Classification and Segmentation

COMPSCI 194-26 // Project 4 // Spring 2020

By Naomi Jung // cs194-26-acs

Part 1: Image Classification

For Part 1, our goal was to classify images in the FashionMNIST dataset by labeling images as one of ten categories, listed below.

Below are a few example images in the dataset and their true categorization.

To train our model, we implemented a convolutional neural network using PyTorch. It involved 2 convolutional layers of 32 channels each, which were followed by ReLU and maxpool, and then two fully connected layers. We split the training data into training and validation sets, to finetune parameters such as the number of epochs, batch size, and learning rate. Below is a graph showing the training data and validation data accuracy over time as we trained our classifier. It makes sense that the training data continues to get more and more accurate toward the end while the validation data tapers off toward the end since we are creating the neural net using the training data only.

Once we trained our model and finetuned its hyperparameters using the validation data, we ran our model on the test data. Our classifier achieved an overall accuracy of 91.28% on the validation data and an accuracy of 90.33% on the test data.

Below is a per class accuracy for our validation data and training data.

Validation Data

Test Data

We see that label 6 ("shirt" category) was one of the most difficult categories to predict correctly. This might be because there is a lot of variability in what shirts can look like, and that shirts often look similar to other articles of clothing in different categories, such as dresses or t-shirts.

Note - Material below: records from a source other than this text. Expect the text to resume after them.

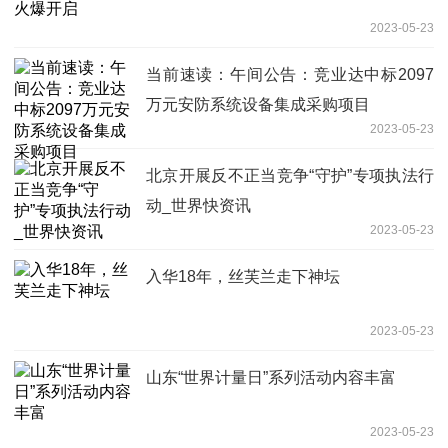
2023-05-23
当前速读：午间公告：竞业达中标2097
万元安防系统设备集成采购项目
2023-05-23
北京开展反不正当竞争“守护”专项执法行
动_世界快资讯
2023-05-23
入华18年，丝芙兰走下神坛
2023-05-23
山东“世界计量日”系列活动内容丰富
2023-05-23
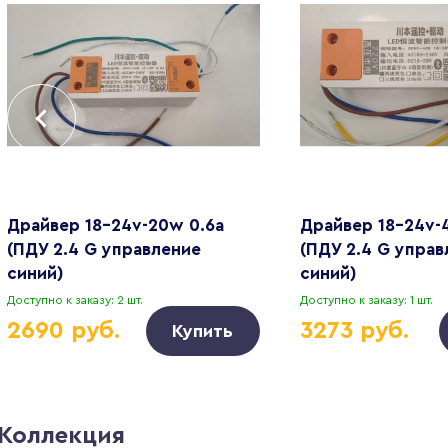
Драйвер 18-24v-20w 0.6a
Драйвер 18-24v-
(ПДУ 2.4 G управление
(ПДУ 2.4 G управ
синий)
синий)
Доступно к заказу: 2 шт.
Доступно к заказу: 1 шт.
2690 руб.
3273 руб.
Купить
Коллекция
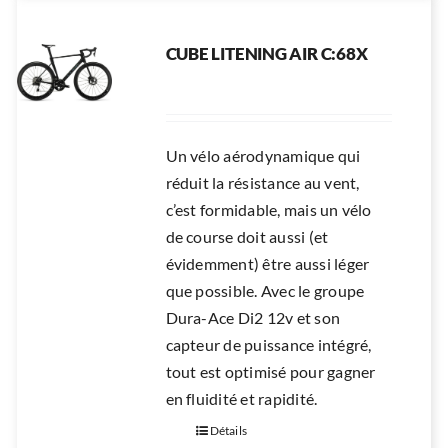
CUBE LITENING AIR C:68X
Un vélo aérodynamique qui
réduit la résistance au vent,
c’est formidable, mais un vélo
de course doit aussi (et
évidemment) être aussi léger
que possible. Avec le groupe
Dura-Ace Di2 12v et son
capteur de puissance intégré,
tout est optimisé pour gagner
en fluidité et rapidité.
Détails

Below, I show 2 images from each class that my model classified correctly and 2 images that were classified incorrectly. The incorrectly labeled images state the labels predicted by my model.

T-shirt (Correct)

T-shirt (Incorrect)

Trouser (Correct)

Trouser (Incorrect)

Pullover (Correct)

Pullover (Incorrect)

Dress (Correct)

Dress(Incorrect)

Coat (Correct)

Coat (Incorrect)

Sandal (Correct)

Sandal (Incorrect)

Shirt (Correct)

Shirt (Incorrect)

Sneaker (Correct)

Sneaker (Incorrect)

Bag (Correct)

Bag (Incorrect)

Ankle Boot (Correct)

Ankle Boot (Incorrect)

Finally, below are the 32 5x5 filters from my first convolution layer.

Part 2: Semantic Segmentation

In this part, our goal was to segment different parts of an image into five different classes: facade, pillar, window, balcony, and other.

To train our model, I created a convolutional neural net with 5 convolution layers. Here is my detailed architecture:

1. Conv2d(3, 128, 5)

2. ReLU

3. Conv2d(128, 64, 3)

4. ReLU

5. MaxPool2d(2, 2)

6. ConvTranspose2d(64, 64, 4)

7. Conv2d(64, 32, 3)

8. ReLU

9. MaxPool2d(2, 2)

10. ConvTranspose2d(32, 32, 4)

11. Conv2d(32, 16) 12. ReLU

13. MaxPool2d(2, 2)

14. ConvTranspose2d(16, 16, 4)

15. Conv2d(16, 5, 5)

The MaxPool would downsample the images, so I used ConvTranspose to upsample and match the resolution of the input image.

I tuned my hyperparameters using 80% of the training data set, which was around 180 validation images. In the end, the parameters that gave the best results included using 50 epochs, a learning rate of 1e-3, a weight decay of 1e-5, among other parameters.

Below is the output of one of my test images. The original image has three main vertical sets of windows as well as pillars surrounding those windows. There is a small balcony at the top. My model was mostly able to classify the windows and the pillars to some degree but missed the balcony.

Original Image

Ground Truth

Segmented Image

Overall, we achieved an average precision of 0.46575. Below we see the average precisions for each of the specific classes. While our model did relatively well for facades (blue) and windows (orange), but did pretty poorly for pillars (green) and balconies (red). This might be because the pillars and balconies don't take up a lot of area in the images they occur in, and so our model wasn't able to train as well on these classifications.

I tried running my model on an image of Doe Library. Below is the original and the segmented image. In general, the model did a good job of identifying the windows and the facade of the library. However, it also misclassified the pillars as windows. But as shown with the APs above, we know that our model was not very good at accurately identifying pillars so it makes sense that it failed in that area for Doe Library.

Original Image

Segmented Image

Concluding Thoughts

Overall, I enjoyed working on this project! It was a bit challenging since I haven't taken a machine learning course before, but I thought it was a valuable experience to learn how to use PyTorch and to gain a better understanding of how convolutional neural nets work. It was also really satisfying to see my model work in classifying clothing images and segmenting building images!